When the village adults gang together to fight becoming a designated housing site for Gypsies, Jason finds a kinship with the Gypsies, who catch him while he's hiding from the village boys. He slides down the bank and into their quarry in pure fear.  When the Gypsies threaten and grill him as to why the village boys he's hiding from don't like him, Jason tells the truth, "They don't like me. I'm not one of them. That's enough."  Around the fire, Jason gets a sculpture from a fellow 'silent artist', acknowledgement of his fear, and acceptance as one of them.  Both Jason and the Gypsies are outsiders.  He discovers that the Gypsies don't want a designated housing site, either. If only they could discover this about each other. Like Julia and Jason who each envied the other's room but never brought it up- so silly - they could have just swapped, if they had spoken the truth.  Jason offers his advice to the Gypsies, "The villagers are scared of you, if only they could meet you around the fire, like this".   Is avoiding conflict as simple as communicating, speaking the truth?  
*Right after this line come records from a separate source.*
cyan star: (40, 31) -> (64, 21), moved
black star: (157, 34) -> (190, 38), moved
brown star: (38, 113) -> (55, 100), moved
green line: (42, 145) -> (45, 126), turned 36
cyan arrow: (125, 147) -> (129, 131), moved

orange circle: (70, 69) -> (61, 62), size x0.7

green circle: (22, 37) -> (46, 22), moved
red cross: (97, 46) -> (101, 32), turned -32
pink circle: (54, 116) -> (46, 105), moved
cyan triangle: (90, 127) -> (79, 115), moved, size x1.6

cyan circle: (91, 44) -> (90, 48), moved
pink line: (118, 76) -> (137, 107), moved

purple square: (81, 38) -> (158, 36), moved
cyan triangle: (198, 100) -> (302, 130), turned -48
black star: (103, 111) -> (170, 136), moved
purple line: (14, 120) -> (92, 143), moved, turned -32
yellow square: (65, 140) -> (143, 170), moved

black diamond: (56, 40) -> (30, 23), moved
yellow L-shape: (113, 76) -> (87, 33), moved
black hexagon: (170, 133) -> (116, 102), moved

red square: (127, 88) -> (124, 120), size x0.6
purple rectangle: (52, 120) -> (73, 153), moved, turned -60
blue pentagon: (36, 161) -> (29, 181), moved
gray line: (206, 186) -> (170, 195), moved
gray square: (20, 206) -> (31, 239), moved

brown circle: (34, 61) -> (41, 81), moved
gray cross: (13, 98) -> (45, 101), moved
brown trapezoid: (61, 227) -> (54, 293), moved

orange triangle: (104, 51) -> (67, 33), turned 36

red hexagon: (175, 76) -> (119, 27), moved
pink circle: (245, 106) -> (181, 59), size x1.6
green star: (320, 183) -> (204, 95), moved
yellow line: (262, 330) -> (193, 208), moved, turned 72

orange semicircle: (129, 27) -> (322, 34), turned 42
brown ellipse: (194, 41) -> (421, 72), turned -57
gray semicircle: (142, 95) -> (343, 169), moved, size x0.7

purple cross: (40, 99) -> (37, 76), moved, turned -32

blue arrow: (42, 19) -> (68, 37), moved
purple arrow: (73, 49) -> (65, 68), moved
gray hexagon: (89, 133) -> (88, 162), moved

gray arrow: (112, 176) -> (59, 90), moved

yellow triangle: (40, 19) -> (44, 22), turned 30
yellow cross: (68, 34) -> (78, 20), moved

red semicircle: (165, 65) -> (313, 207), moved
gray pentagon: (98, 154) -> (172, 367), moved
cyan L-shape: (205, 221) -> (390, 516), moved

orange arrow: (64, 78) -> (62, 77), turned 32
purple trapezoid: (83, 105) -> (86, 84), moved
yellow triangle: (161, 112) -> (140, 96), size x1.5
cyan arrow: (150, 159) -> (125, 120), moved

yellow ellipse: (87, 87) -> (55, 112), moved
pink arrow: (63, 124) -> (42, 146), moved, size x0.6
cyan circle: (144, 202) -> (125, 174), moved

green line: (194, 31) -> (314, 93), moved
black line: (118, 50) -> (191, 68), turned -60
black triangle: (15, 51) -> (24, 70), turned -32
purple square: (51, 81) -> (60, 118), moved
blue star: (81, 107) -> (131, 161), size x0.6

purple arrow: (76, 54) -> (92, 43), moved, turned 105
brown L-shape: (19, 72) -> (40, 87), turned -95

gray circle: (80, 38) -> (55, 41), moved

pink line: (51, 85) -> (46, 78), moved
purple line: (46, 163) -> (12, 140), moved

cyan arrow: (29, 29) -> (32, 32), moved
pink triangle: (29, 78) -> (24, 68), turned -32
Clem Ostler is a Knife Grinder, a Gypsy, a Carnie, Alan Wall's uncle and son of a prizefighter who staked everything his family owned in his last fight, even though he could've just fought for money. Why not skip this fight?  He had to fight. No prizefighter can turn and run, and no Gypsy can either. Reputation's everything. Sometimes maintaining a reputation can lead you where you don't want to go. Perhaps the complexity of the truth is  better than the simplicity of a reputation that is hiding secrets.  Is there an analogy here for countries, as well?   Clem asks his dad why he'd bet his family's trailer instead of just the money. He said, "Fighting just for money wasn't enough. Only fighting for everything he loved - his wife, his family, his home, ...only then could he take the pain."  The men fight like boys on the pond, like Ross for his girl, like Uncle Brian for the British economy, losing to the Japs, like England for the Falklands.  The price is often paid by the women: like Debby Crombie weeping for Nick Yew's death and having his child. Or old Mrs. Gretton in the forest shack, forgetting forever that she lost her brother in WWII. Easier to pretend that he's still here.  The thing is, when you fight, it had better be for something valuable, so you can take the pain enough to win. 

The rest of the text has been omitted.